Petty (used in the same way as triflin’)
“That’s doin’ too much” (meaning I don’t like what you’re doing)
“Why are you wri’in’ so disrespectfully” (meaning sloppy) “That’s just extra” (meaning unnecessary, or more accurately, I don’t want to do this)
“Look how you feel!” (You should be embarrassed)
One line I really like is when a kid asked me, “Why are we called colored when you guys turn all different colors? You’re red and blue and purple…” as someone who turns splotchy red when emotional, I couldn’t disagree. We’re pretty colorful people. Of course, I tried to tell him that the term refers to the amount of melanin in the skin, but that doesn’t really negate his point.
Most interesting insults that a student has thrown at me all year-
First place: voodoo doll
Second place: cracker star
Best compliment from a student:
Best critique from a colleague:
“Don’t take this the wrong way, but you’re like a Mary Poppins.
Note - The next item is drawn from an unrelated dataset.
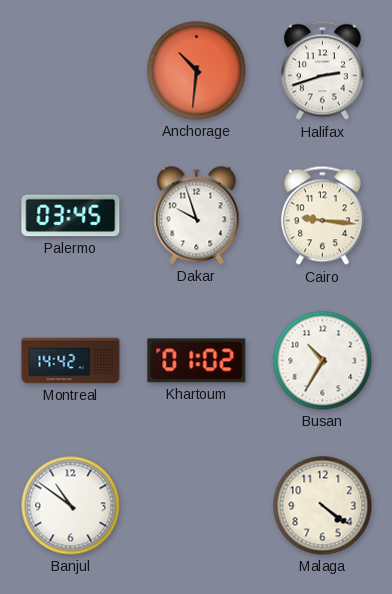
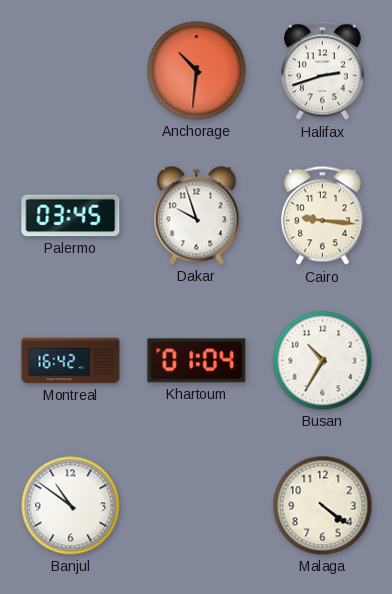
Montreal: 14:42 -> 16:42
Khartoum: 01:02 -> 01:04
And I like Mary Poppins. But a spoon full of sugar isn’t going to fix these kids.”
I have come a long way since my first day of teaching in the ghetto of Charlotte. My understanding of the kids, of their culture and upbringing, of the most unfortunate circumstances that affect them all, has grown exponentially. As dark as some of those fall months were and as much as I dreaded some mornings, I know that God had me go through it all for a reason. It was His strength that got me through every day. And now that the year is done, I am stoked for my next year teaching in the same school.
Because I am a survivor. I didn’t run away and I have signed on for another year. The same God that gave David his fearless courage to go against a giant has given me the courage to teach the most difficult student (even if I have to do it from a bit of a distance because he likes to pickpocket me.)
I learned so much this year on the west side of Charlotte, but I still have a lot to learn. I think another year is what I need for some more refining. Bring on the fire!